New data shows that nearly a quarter of gay and bisexual men who tried to access PrEP via the NHS IMPACT trial were unable to in the past year.

New data shows that nearly a quarter of gay and bisexual men who tried to access PrEP via the NHS IMPACT trial were unable to in the past year.

PrEP pills
(C) marcbruxel Depositphotos

Data from AIDSMAP shows that 22 per cent of people who tried to access PrEP via the IMPACT trial were unable to secure the HIV prevention medication in the last year. Those who live outside London were more likely to fail in their attempt to access the drug.
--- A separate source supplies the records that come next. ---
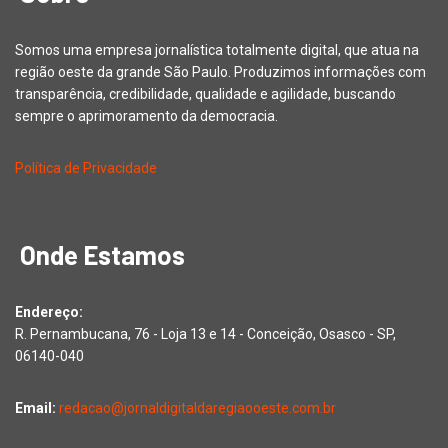
Somos uma empresa jornalística totalmente digital, que atua na
região oeste da grande São Paulo. Produzimos informações com
transparência, credibilidade, qualidade e agilidade, buscando
sempre o aprimoramento da democracia.
Política de Privacidade
Onde Estamos
Endereço:
R. Pernambucana, 76 - Loja 13 e 14 - Conceição, Osasco - SP,
06140-040
Email:
redacao@jornaldigitaldaregiaooeste.com.br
The AIDSMAP statement stated that the importance of access to PrEP was underscored by the fact that 82 per cent of those who tried to access had condomless sex within a six month period.
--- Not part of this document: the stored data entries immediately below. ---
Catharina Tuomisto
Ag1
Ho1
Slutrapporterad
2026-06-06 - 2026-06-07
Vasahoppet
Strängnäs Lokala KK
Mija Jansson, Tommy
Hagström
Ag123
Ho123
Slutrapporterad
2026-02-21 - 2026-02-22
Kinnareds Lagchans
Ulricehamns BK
The survey was answered by 2389 people during six weeks between 17 May and 1 July 2019. It was conducted by Public Health England in collaboration with PrEPster and iwantPrEPnow.

Of those who answered the survey, 92 per cent identified as gay, 6 per cent bisexual and 2 per cent who ID’d as non-binary or transgender. 86 per cent of those who answered ID’d as white 14 per cent ID’d as BAME.

Marc Thompson, Health Improvement Lead at Terrence Higgins Trust, said, “PrEP is a key tool in the fight against ending HIV transmissions. These new findings demonstrate that PrEP isn’t just stopping HIV it is having an overwhelming positive impact on people’s lives. That’s so important to remember as there remains far too many people unable to access this HIV game-changer.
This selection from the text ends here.